Exercise instructions: Look through the entries below and show every line containing the word "sure".

Data for this task:
......
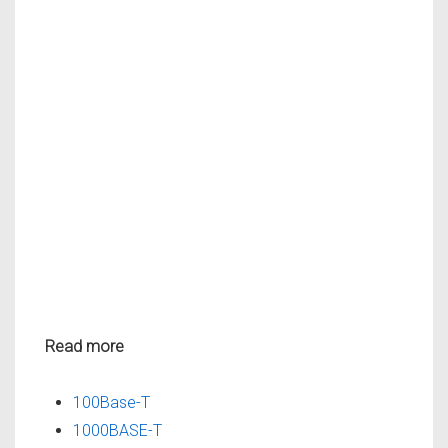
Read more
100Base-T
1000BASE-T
......
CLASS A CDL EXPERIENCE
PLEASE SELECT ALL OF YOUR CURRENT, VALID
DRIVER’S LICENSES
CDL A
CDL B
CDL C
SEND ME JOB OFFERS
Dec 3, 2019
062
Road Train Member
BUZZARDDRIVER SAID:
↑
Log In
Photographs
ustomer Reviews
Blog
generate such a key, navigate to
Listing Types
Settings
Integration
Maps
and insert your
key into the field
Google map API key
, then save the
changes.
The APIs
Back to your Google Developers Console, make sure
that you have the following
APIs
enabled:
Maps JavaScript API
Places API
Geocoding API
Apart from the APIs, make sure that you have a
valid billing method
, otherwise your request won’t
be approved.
......
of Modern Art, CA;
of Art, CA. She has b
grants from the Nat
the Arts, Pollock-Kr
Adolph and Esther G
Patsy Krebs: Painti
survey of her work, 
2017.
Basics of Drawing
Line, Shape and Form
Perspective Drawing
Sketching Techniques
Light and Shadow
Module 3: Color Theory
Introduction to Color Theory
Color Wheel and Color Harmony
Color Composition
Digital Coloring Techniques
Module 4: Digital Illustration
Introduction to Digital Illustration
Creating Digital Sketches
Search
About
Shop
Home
......
Answer section:
Back to your Google Developers Console, make sure
Apart from the APIs, make sure that you have a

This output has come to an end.